Aber das ist wirklich jammern auf ganz hohem Niveau. Denn eigentlich habe ich ein schier unglaubliches Glück und bisher, immerhin gut acht Wochen nach meinem öffentlichen Wechsel, kann ich eigentlich nichts Negatives berichten. Mein gesamtes Umfeld akzeptiert mich, so wie sie mich auch vorher als Mann auch akzeptiert haben. Sogar bei den Kunden, ich bin selbstständig mit einer kleine Firma in der aktuell 10 Leute arbeiten, sorgte meine „kleine Veränderung“ für praktisch kein Problem. Einem Kollege eines Kunden konnte ich allerdings am Telefon anmerken, dass er damit ein Problem hatte. Also fragte ich ihn, was das Problem sei und ob ich ihm vielleicht helfen könne dies zu überwinden. Sein Problem war ganz einfach – dadurch, dass er sich das so recht überhaupt nicht vorstellen konnte, wie sich soetwas anfühlen könnte, dass es einen Menschen zu solch einen drastischen Schritt treibt, konnte er auch für mich kaum Verständnis aufbringen. Er tolerierte es zwar, aber ich spürte schon eine deutliche Distanz.

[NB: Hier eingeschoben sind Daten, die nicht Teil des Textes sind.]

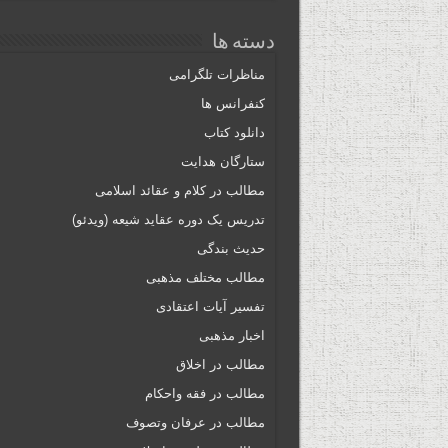
دسته ها
مناظرات تلگرامی
کنفرانس ها
دانلود کتاب
ستارگان هدایت
مطالب در کلام و عقائد اسلامی
تدریس یک دوره عقاید شیعه (ویدئو)
حدیث بندگی
مطالب مختلف مذهبی
تفسیر آیات اعتقادی
اخبار مذهبی
مطالب در اخلاق
مطالب در فقه واحکام
مطالب در عرفان وتصوف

Also habe ich versucht, es ihm etwas begreiflich zu machen. Dazu sollte ich sagen, dass dieser Kollege ein Paradebeispiel eines Mannes ist – Vollbart, kräftig gebaut und lebt ganz offenbar seine Männlichkeit aus.

Für ihn schrieb ich daraufhin folgenden Erklärungsversuch:


Also zunächst zu dem Warum, wie kommt man auf so eine krasse Idee?

Dazu möchte ich vorweg schicken, dass das bei mir, wie bei vielen anderen meiner Leidensgenossinnen und -Genossen, ein langer und harter Weg ist, sich schlussendlich darüber bewusst und klar genug zu werden, um eine solch weitreichende Entscheidung zu treffen. Ich habe dafür über 30 Jahre gebraucht, denn im Prinzip weiß ich solange schon, dass ich ein Problem in dieser Richtung habe.

Das ist nicht leicht zu verstehen und noch viel schwerer nachzuvollziehen. Ich versuche es mal an einem Gedankenexperiment.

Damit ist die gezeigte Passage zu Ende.